L'Express du 08/11/2004
La Thaïlande sous haute tension
De notre correspondant Thierry Falise
La mort de manifestants musulmans après leur arrestation par les forces de l'ordre accroît les risques d'escalade dans le sud du pays
Le sud de la Thaïlande va-t-il devenir un nouveau foyer pour le radicalisme islamiste? La question, qui semblait hors de propos il y a quelques mois à peine, a été dramatiquement relancée après la mort, le 25 octobre, de près de 90 manifestants, dont 78 périrent étouffés dans les bennes des camions où ils avaient été entassés par des soldats. Depuis le début de l'année, une série d'actions violentes se sont produites dans les régions du Sud, où vivent la plupart des musulmans du pays - 8% de la population - faisant des centaines de victimes. Le gouvernement, après avoir affirmé que les auteurs de ces troubles étaient des «bandits» ou des «trafiquants de drogue», dénonce aujourd'hui les milieux séparatistes musulmans. Tandis qu'une partie de la presse, contrôlée par le pouvoir, y voit la main d'organisations terroristes islamistes étrangères. Cette dernière hypothèse est peu vraisemblable. Les islamistes - notamment ceux de la Jamaa Islamiya indonésienne - qui utilisent la Thaïlande comme base arrière, ou pour se procurer des armes, n'ont aucun intérêt à y faire monter la tension.
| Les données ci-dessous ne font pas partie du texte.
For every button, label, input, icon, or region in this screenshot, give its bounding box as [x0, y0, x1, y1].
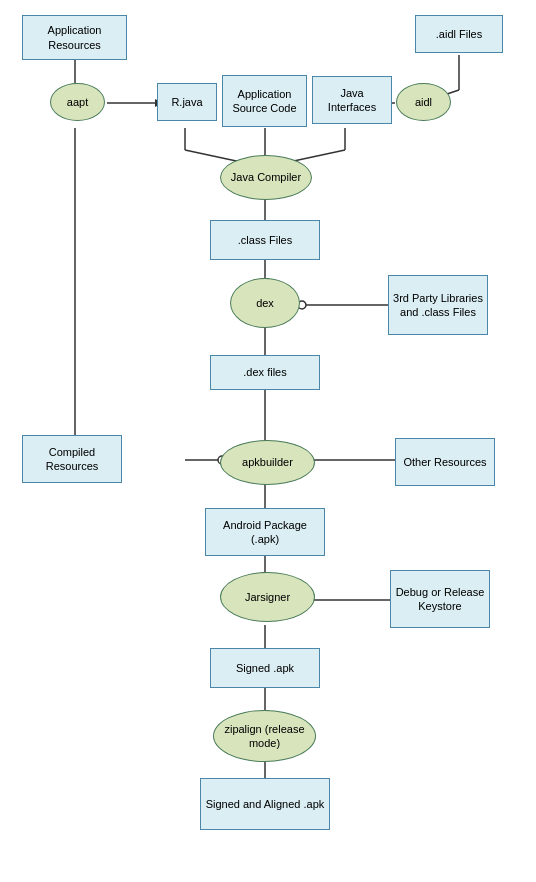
aidl-files-label: .aidl Files: [436, 27, 482, 41]
java-compiler-ellipse: Java Compiler: [220, 155, 312, 200]
aapt-label: aapt: [67, 95, 88, 109]
java-interfaces-box: Java Interfaces: [312, 76, 392, 124]
app-resources-label: Application Resources: [27, 23, 122, 52]
class-files-box: .class Files: [210, 220, 320, 260]
other-resources-label: Other Resources: [403, 455, 486, 469]
zipalign-label: zipalign (release mode): [218, 722, 311, 751]
jarsigner-ellipse: Jarsigner: [220, 572, 315, 622]
signed-apk-box: Signed .apk: [210, 648, 320, 688]
aapt-ellipse: aapt: [50, 83, 105, 121]
jarsigner-label: Jarsigner: [245, 590, 290, 604]
dex-ellipse: dex: [230, 278, 300, 328]
aidl-label: aidl: [415, 95, 432, 109]
app-resources-box: Application Resources: [22, 15, 127, 60]
java-interfaces-label: Java Interfaces: [317, 86, 387, 115]
third-party-box: 3rd Party Libraries and .class Files: [388, 275, 488, 335]
dex-files-label: .dex files: [243, 365, 286, 379]
signed-aligned-box: Signed and Aligned .apk: [200, 778, 330, 830]
rjava-label: R.java: [171, 95, 202, 109]
signed-apk-label: Signed .apk: [236, 661, 294, 675]
other-resources-box: Other Resources: [395, 438, 495, 486]
third-party-label: 3rd Party Libraries and .class Files: [393, 291, 483, 320]
android-package-box: Android Package (.apk): [205, 508, 325, 556]
compiled-resources-label: Compiled Resources: [27, 445, 117, 474]
aidl-ellipse: aidl: [396, 83, 451, 121]
dex-label: dex: [256, 296, 274, 310]
zipalign-ellipse: zipalign (release mode): [213, 710, 316, 762]
debug-release-box: Debug or Release Keystore: [390, 570, 490, 628]
app-source-box: Application Source Code: [222, 75, 307, 127]
debug-release-label: Debug or Release Keystore: [395, 585, 485, 614]
android-package-label: Android Package (.apk): [210, 518, 320, 547]
app-source-label: Application Source Code: [227, 87, 302, 116]
rjava-box: R.java: [157, 83, 217, 121]
dex-files-box: .dex files: [210, 355, 320, 390]
diagram: Application Resources .aidl Files aapt R…: [0, 0, 536, 882]
java-compiler-label: Java Compiler: [231, 170, 301, 184]
apkbuilder-ellipse: apkbuilder: [220, 440, 315, 485]
apkbuilder-label: apkbuilder: [242, 455, 293, 469]
class-files-label: .class Files: [238, 233, 292, 247]
aidl-files-box: .aidl Files: [415, 15, 503, 53]
compiled-resources-box: Compiled Resources: [22, 435, 122, 483]
signed-aligned-label: Signed and Aligned .apk: [206, 797, 325, 811]
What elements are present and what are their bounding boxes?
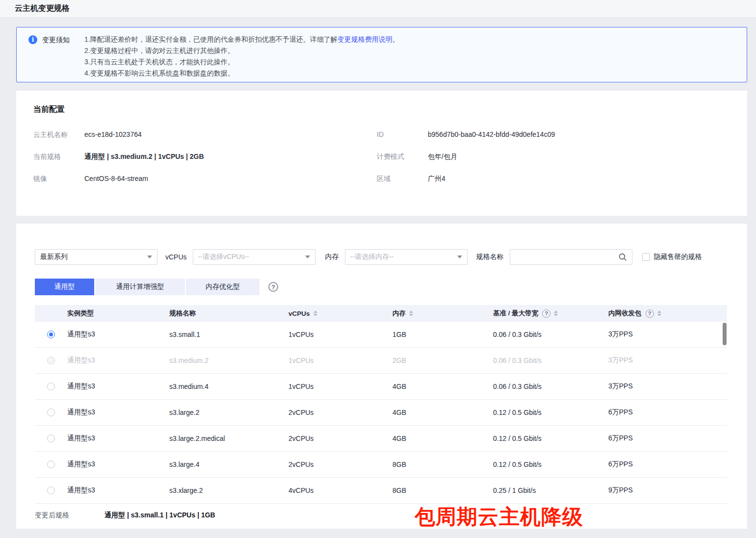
chevron-down-icon: [305, 256, 310, 258]
config-field-value: b956d7b0-baa0-4142-bfdd-49d0efe14c09: [428, 130, 555, 138]
cell-spec-name: s3.xlarge.2: [169, 487, 288, 494]
cell-memory: 4GB: [392, 383, 493, 390]
table-row-s3.large.2.medical[interactable]: 通用型s3s3.large.2.medical2vCPUs4GB0.12 / 0…: [35, 426, 727, 452]
table-row-s3.small.1[interactable]: 通用型s3s3.small.11vCPUs1GB0.06 / 0.3 Gbit/…: [35, 322, 727, 348]
cell-pps: 3万PPS: [608, 382, 727, 391]
flavor-tabs: 通用型通用计算增强型内存优化型 ?: [35, 279, 747, 295]
config-field-current-spec: 当前规格通用型 | s3.medium.2 | 1vCPUs | 2GB: [33, 153, 377, 161]
row-radio-s3.xlarge.2[interactable]: [47, 487, 55, 494]
notice-lines: 1.降配退还差价时，退还实付金额，已使用的代金券和折扣优惠不予退还。详细了解变更…: [84, 34, 399, 82]
tab-通用计算增强型[interactable]: 通用计算增强型: [95, 279, 185, 295]
result-label: 变更后规格: [35, 511, 104, 520]
filter-row: 最新系列 vCPUs --请选择vCPUs-- 内存 --请选择内存-- 规格名…: [35, 249, 747, 265]
spec-name-search-input[interactable]: [515, 253, 618, 261]
tabs-help-icon[interactable]: ?: [268, 282, 278, 292]
memory-filter-label: 内存: [325, 253, 339, 261]
cell-memory: 1GB: [392, 331, 493, 338]
cell-spec-name: s3.large.2.medical: [169, 435, 288, 442]
current-config-grid: 云主机名称ecs-e18d-1023764IDb956d7b0-baa0-414…: [33, 130, 747, 183]
sort-icon[interactable]: [409, 310, 413, 316]
hide-soldout-checkbox-wrap[interactable]: 隐藏售罄的规格: [642, 253, 702, 261]
hide-soldout-checkbox[interactable]: [642, 253, 650, 261]
cell-pps: 3万PPS: [608, 356, 727, 365]
column-header-label: 内存: [392, 309, 406, 318]
row-radio-s3.large.4[interactable]: [47, 461, 55, 468]
fee-description-link[interactable]: 变更规格费用说明: [338, 35, 392, 43]
column-header-实例类型: 实例类型: [67, 309, 169, 318]
current-config-title: 当前配置: [33, 104, 747, 115]
row-radio-s3.medium.4[interactable]: [47, 383, 55, 390]
row-radio-s3.small.1[interactable]: [47, 331, 55, 338]
notice-label: 变更须知: [42, 34, 70, 82]
vcpus-select-placeholder: --请选择vCPUs--: [198, 253, 305, 261]
column-header-vCPUs: vCPUs: [288, 310, 392, 317]
cell-memory: 8GB: [392, 487, 493, 494]
notice-line-1: 1.降配退还差价时，退还实付金额，已使用的代金券和折扣优惠不予退还。详细了解变更…: [84, 34, 399, 45]
table-row-s3.xlarge.2[interactable]: 通用型s3s3.xlarge.24vCPUs8GB0.25 / 1 Gbit/s…: [35, 478, 727, 504]
search-icon[interactable]: [618, 253, 627, 261]
config-field-label: 云主机名称: [33, 130, 84, 139]
config-field-label: ID: [377, 130, 428, 138]
cell-instance-type: 通用型s3: [67, 382, 169, 391]
sort-down-arrow: [554, 314, 558, 316]
radio-cell: [35, 383, 67, 390]
chevron-down-icon: [457, 256, 462, 258]
cell-bandwidth: 0.12 / 0.5 Gbit/s: [493, 409, 608, 416]
result-row: 变更后规格 通用型 | s3.small.1 | 1vCPUs | 1GB: [35, 508, 747, 523]
chevron-down-icon: [147, 256, 152, 258]
cell-bandwidth: 0.06 / 0.3 Gbit/s: [493, 357, 608, 364]
column-header-label: 实例类型: [67, 309, 94, 318]
sort-down-arrow: [657, 314, 661, 316]
sort-icon[interactable]: [657, 310, 661, 316]
current-config-card: 当前配置 云主机名称ecs-e18d-1023764IDb956d7b0-baa…: [16, 91, 747, 216]
cell-instance-type: 通用型s3: [67, 486, 169, 495]
column-header-label: vCPUs: [288, 310, 310, 317]
table-row-s3.large.2[interactable]: 通用型s3s3.large.22vCPUs4GB0.12 / 0.5 Gbit/…: [35, 400, 727, 426]
cell-bandwidth: 0.12 / 0.5 Gbit/s: [493, 435, 608, 442]
column-help-icon[interactable]: ?: [542, 309, 550, 318]
cell-vcpus: 2vCPUs: [288, 435, 392, 442]
sort-down-arrow: [313, 314, 317, 316]
cell-instance-type: 通用型s3: [67, 356, 169, 365]
radio-cell: [35, 331, 67, 338]
config-field-label: 计费模式: [377, 153, 428, 161]
cell-vcpus: 1vCPUs: [288, 357, 392, 364]
sort-icon[interactable]: [554, 310, 558, 316]
config-field-label: 区域: [377, 175, 428, 183]
sort-icon[interactable]: [313, 310, 317, 316]
table-scrollbar[interactable]: [723, 323, 727, 345]
red-annotation-text: 包周期云主机降级: [415, 503, 583, 531]
column-header-内网收发包: 内网收发包?: [608, 309, 727, 318]
column-header-基准 / 最大带宽: 基准 / 最大带宽?: [493, 309, 608, 318]
table-row-s3.medium.4[interactable]: 通用型s3s3.medium.41vCPUs4GB0.06 / 0.3 Gbit…: [35, 374, 727, 400]
row-radio-s3.large.2.medical[interactable]: [47, 435, 55, 442]
tab-内存优化型[interactable]: 内存优化型: [186, 279, 260, 295]
radio-cell: [35, 357, 67, 364]
tab-通用型[interactable]: 通用型: [35, 279, 94, 295]
series-select[interactable]: 最新系列: [35, 249, 157, 265]
table-row-s3.medium.2: 通用型s3s3.medium.21vCPUs2GB0.06 / 0.3 Gbit…: [35, 348, 727, 374]
column-help-icon[interactable]: ?: [646, 309, 654, 318]
cell-memory: 4GB: [392, 435, 493, 442]
table-row-s3.large.4[interactable]: 通用型s3s3.large.42vCPUs8GB0.12 / 0.5 Gbit/…: [35, 452, 727, 478]
config-field-id: IDb956d7b0-baa0-4142-bfdd-49d0efe14c09: [377, 130, 747, 139]
config-field-name: 云主机名称ecs-e18d-1023764: [33, 130, 377, 139]
memory-select-placeholder: --请选择内存--: [350, 253, 457, 261]
column-header-label: 规格名称: [169, 309, 196, 318]
vcpus-select[interactable]: --请选择vCPUs--: [193, 249, 315, 265]
sort-up-arrow: [554, 310, 558, 313]
config-field-value: 包年/包月: [428, 153, 457, 161]
cell-vcpus: 2vCPUs: [288, 409, 392, 416]
radio-cell: [35, 409, 67, 416]
vcpus-filter-label: vCPUs: [165, 253, 187, 261]
row-radio-s3.large.2[interactable]: [47, 409, 55, 416]
config-field-value: 通用型 | s3.medium.2 | 1vCPUs | 2GB: [84, 153, 204, 161]
cell-pps: 6万PPS: [608, 434, 727, 443]
memory-select[interactable]: --请选择内存--: [345, 249, 468, 265]
config-field-region: 区域广州4: [377, 175, 747, 183]
column-header-内存: 内存: [392, 309, 493, 318]
config-field-label: 当前规格: [33, 153, 84, 161]
sort-up-arrow: [657, 310, 661, 313]
cell-vcpus: 2vCPUs: [288, 461, 392, 468]
config-field-value: 广州4: [428, 175, 445, 183]
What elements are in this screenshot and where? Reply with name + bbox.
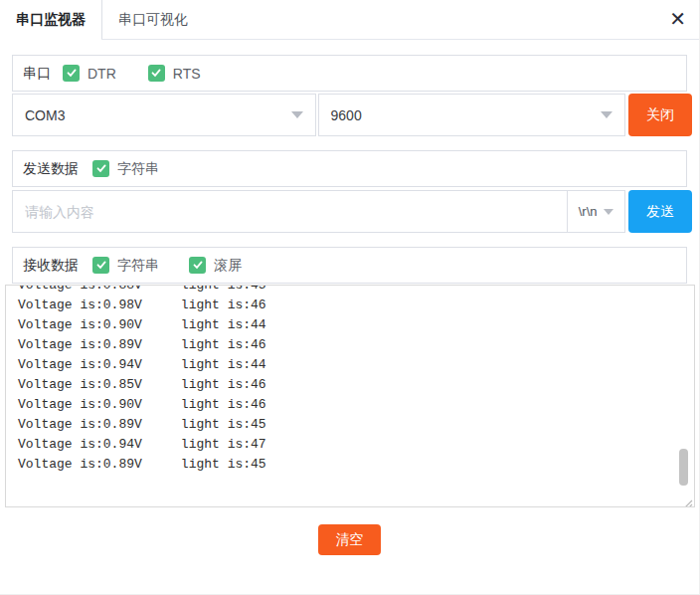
clear-button[interactable]: 清空 bbox=[318, 524, 381, 555]
rts-checkbox[interactable] bbox=[148, 65, 165, 82]
send-data-panel: 发送数据 字符串 bbox=[12, 150, 687, 187]
port-config-row: COM3 9600 关闭 bbox=[12, 94, 692, 136]
send-button[interactable]: 发送 bbox=[628, 190, 692, 233]
serial-port-title: 串口 bbox=[23, 65, 51, 83]
autoscroll-checkbox[interactable] bbox=[189, 257, 206, 274]
send-input-group: \r\n bbox=[12, 190, 625, 233]
line-ending-value: \r\n bbox=[579, 204, 598, 219]
port-select-value: COM3 bbox=[25, 107, 65, 123]
tab-serial-monitor-label: 串口监视器 bbox=[16, 11, 86, 27]
close-port-button[interactable]: 关闭 bbox=[628, 94, 692, 136]
receive-data-title: 接收数据 bbox=[23, 257, 79, 275]
resize-grip-icon[interactable] bbox=[682, 495, 693, 505]
dtr-checkbox-group: DTR bbox=[63, 65, 116, 82]
send-string-checkbox-group: 字符串 bbox=[92, 160, 159, 178]
autoscroll-checkbox-group: 滚屏 bbox=[189, 257, 242, 275]
send-string-label: 字符串 bbox=[117, 160, 159, 178]
send-data-title: 发送数据 bbox=[23, 160, 79, 178]
send-string-checkbox[interactable] bbox=[92, 160, 109, 177]
clear-row: 清空 bbox=[0, 524, 699, 555]
close-icon[interactable]: ✕ bbox=[669, 4, 686, 34]
tab-serial-monitor[interactable]: 串口监视器 bbox=[0, 0, 102, 39]
tab-bar: 串口监视器 串口可视化 ✕ bbox=[0, 0, 699, 40]
receive-string-checkbox[interactable] bbox=[92, 257, 109, 274]
send-input[interactable] bbox=[12, 190, 567, 233]
check-icon bbox=[95, 160, 107, 178]
receive-string-label: 字符串 bbox=[117, 257, 159, 275]
baud-select[interactable]: 9600 bbox=[318, 94, 626, 136]
chevron-down-icon bbox=[601, 111, 612, 118]
serial-monitor-dialog: 串口监视器 串口可视化 ✕ 串口 DTR RTS COM3 9600 bbox=[0, 0, 700, 595]
tab-serial-visualization[interactable]: 串口可视化 bbox=[102, 0, 204, 39]
chevron-down-icon bbox=[604, 209, 613, 215]
line-ending-select[interactable]: \r\n bbox=[567, 190, 625, 233]
receive-log-box[interactable]: Voltage is:0.88V light is:45 Voltage is:… bbox=[5, 285, 695, 507]
chevron-down-icon bbox=[291, 111, 303, 118]
check-icon bbox=[95, 257, 107, 275]
rts-label: RTS bbox=[173, 66, 201, 82]
check-icon bbox=[150, 65, 162, 83]
check-icon bbox=[66, 65, 78, 83]
autoscroll-label: 滚屏 bbox=[214, 257, 242, 275]
dtr-checkbox[interactable] bbox=[63, 65, 80, 82]
tab-serial-visualization-label: 串口可视化 bbox=[118, 11, 188, 27]
baud-select-value: 9600 bbox=[331, 107, 362, 123]
receive-string-checkbox-group: 字符串 bbox=[92, 257, 159, 275]
port-select[interactable]: COM3 bbox=[12, 94, 316, 136]
send-input-row: \r\n 发送 bbox=[12, 190, 692, 233]
scrollbar-thumb[interactable] bbox=[679, 449, 688, 486]
dtr-label: DTR bbox=[88, 66, 116, 82]
receive-data-panel: 接收数据 字符串 滚屏 bbox=[12, 247, 687, 284]
rts-checkbox-group: RTS bbox=[148, 65, 201, 82]
check-icon bbox=[192, 257, 204, 275]
serial-port-panel: 串口 DTR RTS bbox=[12, 55, 687, 92]
receive-log: Voltage is:0.88V light is:45 Voltage is:… bbox=[6, 285, 694, 475]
En revanche, il pourrait s'agir de règlements de comptes entre les mafias qui contrôlent l'économie de la région. Et il n'est pas exclu que certaines exactions soient le fait de l'armée, frustrée d'avoir perdu une grande partie de son influence depuis qu'en 2002 le Premier ministre thaï, Thaksin Shinawatra, a conféré davantage de pouvoirs à la police.
Ce dernier a, en tout cas, choisi de répondre par la force. Mais l'accumulation des dérapages - la tragédie du 25 octobre fait suite à la mort, en avril dernier, de 32 hommes lors de l'assaut d'une mosquée - risque de radicaliser une population qui a depuis toujours le sentiment d'être ostracisée par Bangkok.